#### Task material
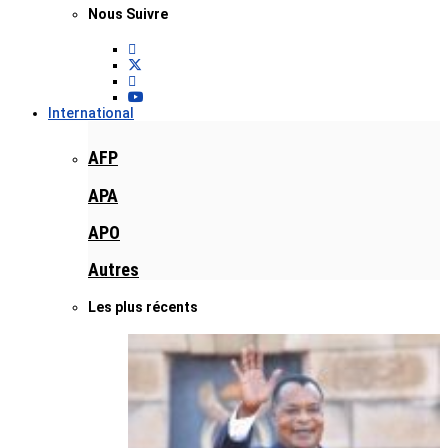
Nous Suivre
International
AFP
APA
APO
Autres
Les plus récents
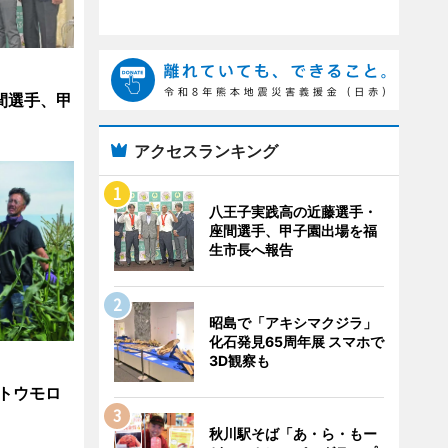
間選手、甲
アクセスランキング
八王子実践高の近藤選手・
座間選手、甲子園出場を福
生市長へ報告
昭島で「アキシマクジラ」
化石発見65周年展 スマホで
3D観察も
トウモロ
秋川駅そば「あ・ら・もー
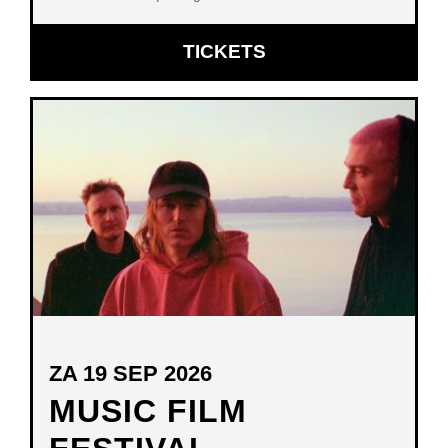
OPENT
TICKETS
IN
NIEUW
VENSTER
ZA 19 SEP 2026
MUSIC FILM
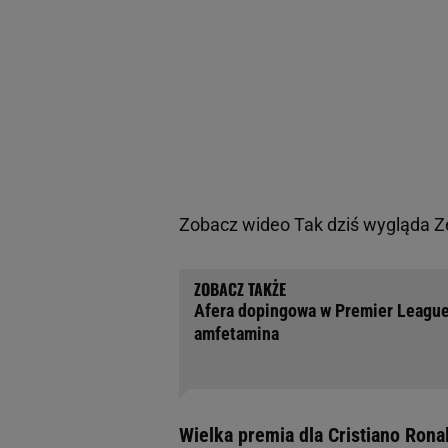
Zobacz wideo
Tak dziś wygląda 
Afera dopingowa w Premier League.
amfetamina
Wielka premia dla Cristiano Rona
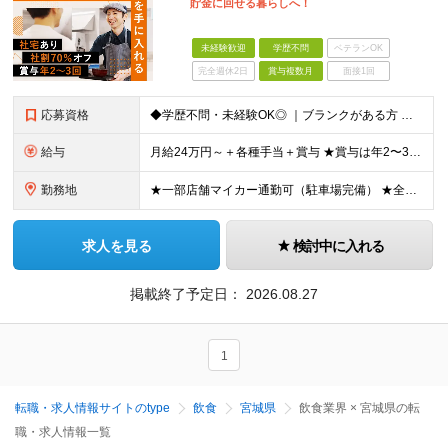
貯金に回せる暮らしへ！
未経験歓迎
学歴不問
ベテランOK
完全週休2日
賞与複数月
面接1回
応募資格
◆学歴不問・未経験OK◎ ｜ブランクがある方 ｜転職回数が気になる方 ｜飲食業界にチャレンジしたい方 ｜副業OK どんな方も大歓迎！「やってみたい」という気持ちがあればOKです◎
給与
月給24万円～＋各種手当＋賞与 ★賞与は年2〜3回支給 （7月・12月の年2回＋会社業績により2月に決算賞与あり） ★家賃1万円の格安寮や70%オフの食事補助により、毎月の支出を大幅に抑えられます。
勤務地
★一部店舗マイカー通勤可（駐車場完備） ★全国の各店舗で募集中！続々出店予定！ ■首都圏エリア 埼玉、千葉、東京、神奈川、山梨 ■北日本エリア 北海道、青森、岩手、宮城、秋田、山形、福島、茨城、栃
求人を見る
検討中に入れる
掲載終了予定日：
2026.08.27
1
転職・求人情報サイトのtype
飲食
宮城県
飲食業界 × 宮城県の転
職・求人情報一覧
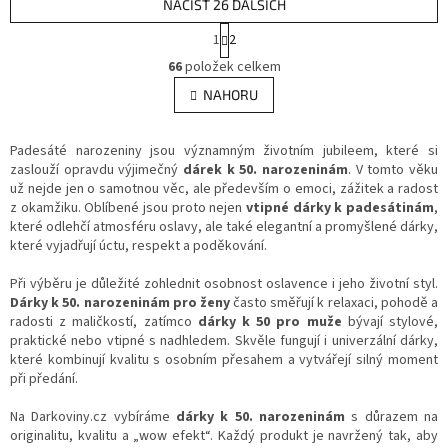
NAČÍST 26 DALŠÍCH
S
1
2
t
O
r
66
položek celkem
v
á
l
NAHORU
n
á
k
d
o
v
Padesáté narozeniny jsou významným životním jubileem, které si
a
á
zaslouží opravdu výjimečný
dárek k 50. narozeninám
c
. V tomto věku
n
už nejde jen o samotnou věc, ale především o emoci, zážitek a radost
í
í
z okamžiku. Oblíbené jsou proto nejen
p
vtipné dárky k padesátinám
,
které odlehčí atmosféru oslavy, ale také elegantní a promyšlené dárky,
r
které vyjadřují úctu, respekt a poděkování.
v
k
Při výběru je důležité zohlednit osobnost oslavence i jeho životní styl.
y
Dárky k 50. narozeninám pro ženy
v
často směřují k relaxaci, pohodě a
radosti z maličkostí, zatímco
dárky k 50 pro muže
ý
bývají stylové,
praktické nebo vtipné s nadhledem. Skvěle fungují i univerzální dárky,
p
které kombinují kvalitu s osobním přesahem a vytvářejí silný moment
i
při předání.
s
u
Na Darkoviny.cz vybíráme
dárky k 50. narozeninám
s důrazem na
originalitu, kvalitu a „wow efekt“. Každý produkt je navržený tak, aby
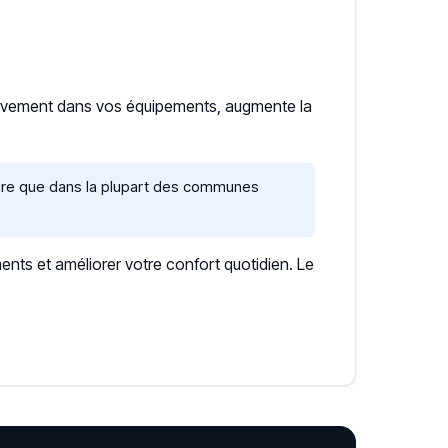
sivement dans vos équipements, augmente la
caire que dans la plupart des communes
ents et améliorer votre confort quotidien. Le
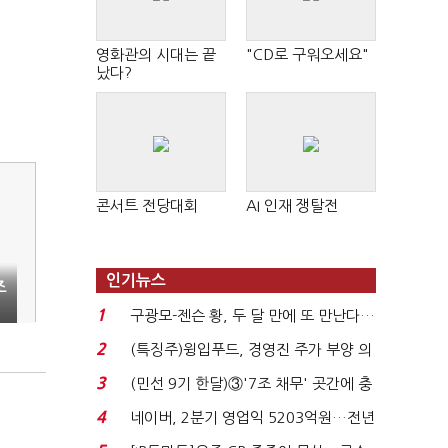
영화관의 시대는 끝
"CD로 구워오세요"
났다?
콘서트 전당대회
AI 인재 쟁탈전
인기뉴스
조
1
구광모-젠슨 황, 두 달 만에 또 만난다…
로봇·AI 등 논...
2
(특징주)윙입푸드, 경영진 주가 부양 의
지에 상한가...
3
(민선 9기 한달)③'7조 채무' 곳간에 충
격…추미애, 20년...
4
네이버, 2분기 영업익 5203억원…전년
비 0.2% 감소...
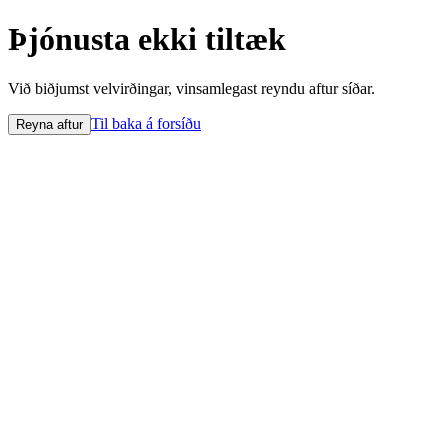
Þjónusta ekki tiltæk
Við biðjumst velvirðingar, vinsamlegast reyndu aftur síðar.
Til baka á forsíðu
Reyna aftur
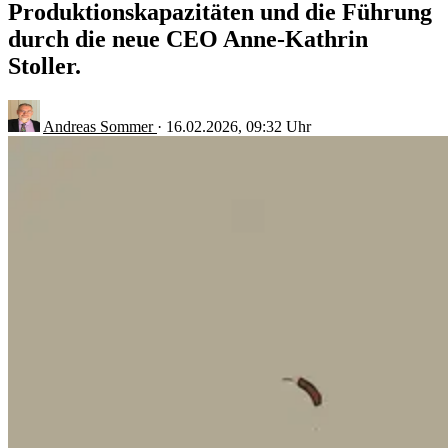
Produktionskapazitäten und die Führung
durch die neue CEO Anne-Kathrin
Stoller.
Andreas Sommer
·
16.02.2026, 09:32 Uhr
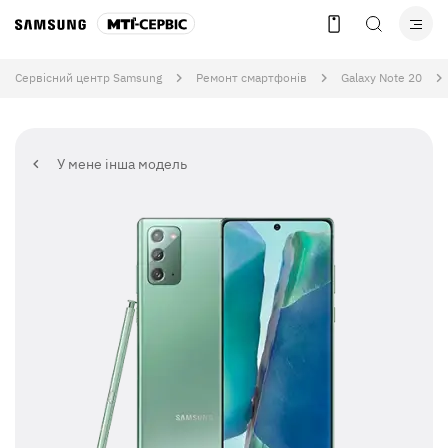
Сервісний центр Samsung
Ремонт смартфонів
Galaxy Note 20
У мене інша модель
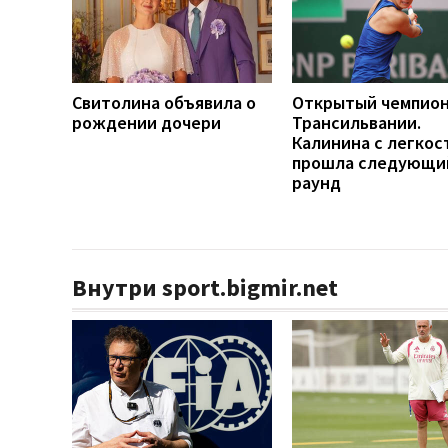
Свитолина объявила о
Открытый чемпио
рождении дочери
Трансильвании.
Калинина с легко
прошла следующи
раунд
Внутри sport.bigmir.net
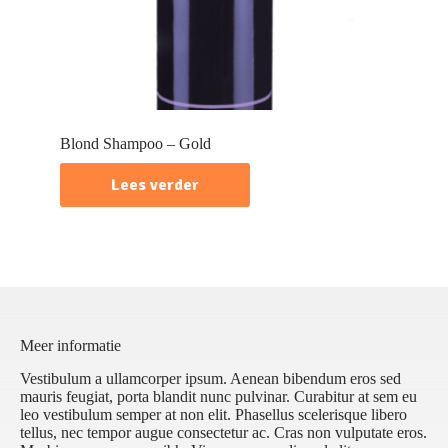
Blond Shampoo – Gold
Lees verder
Meer informatie
Vestibulum a ullamcorper ipsum. Aenean bibendum eros sed
mauris feugiat, porta blandit nunc pulvinar. Curabitur at sem eu
leo vestibulum semper at non elit. Phasellus scelerisque libero
tellus, nec tempor augue consectetur ac. Cras non vulputate eros.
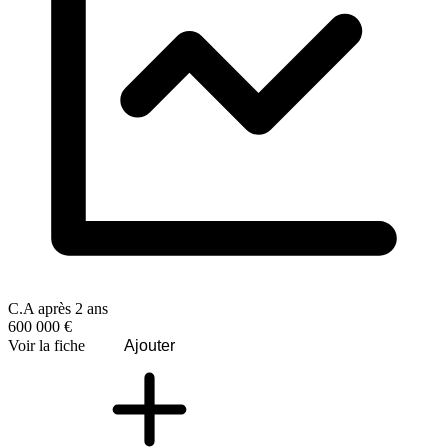
C.A après 2 ans
600 000 €
Voir la fiche
Ajouter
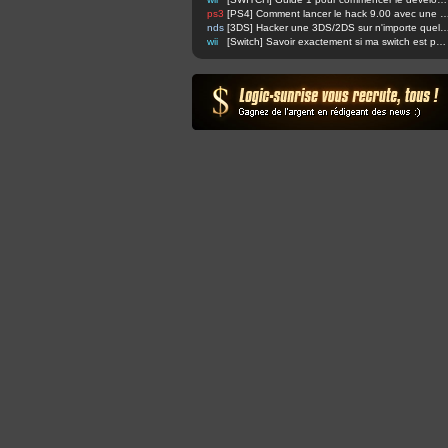
ps3
[PS4] Comment lancer le hack 9.00 avec u
nds
[3DS] Hacker une 3DS/2DS sur n'importe quelle firmware via safec
wii
[Switch] Savoir exactement si ma switch est patchée ou non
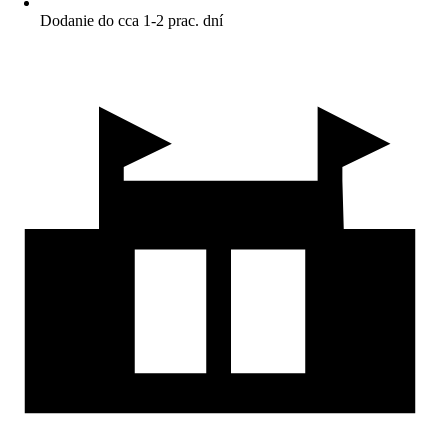
Dodanie do cca 1-2 prac. dní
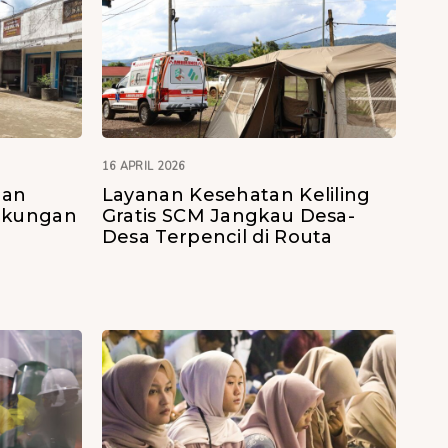
16 APRIL 2026
gan
Layanan Kesehatan Keliling
ukungan
Gratis SCM Jangkau Desa-
Desa Terpencil di Routa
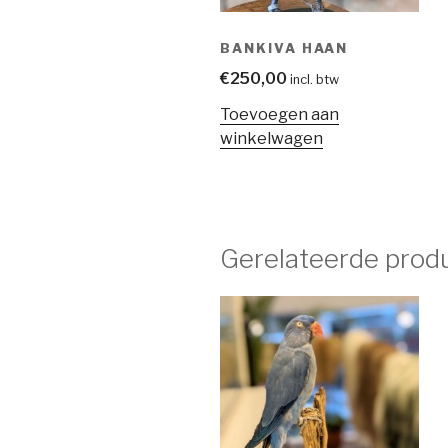
BANKIVA HAAN
€
250,00
incl. btw
Toevoegen aan
winkelwagen
Gerelateerde prod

#### What the exercise asks
Wherever a line in the data above holds "jsou", copy that line.

#### Response
Padesáté narozeniny jsou významným životním jubileem, které si
z okamžiku. Oblíbené jsou proto nejen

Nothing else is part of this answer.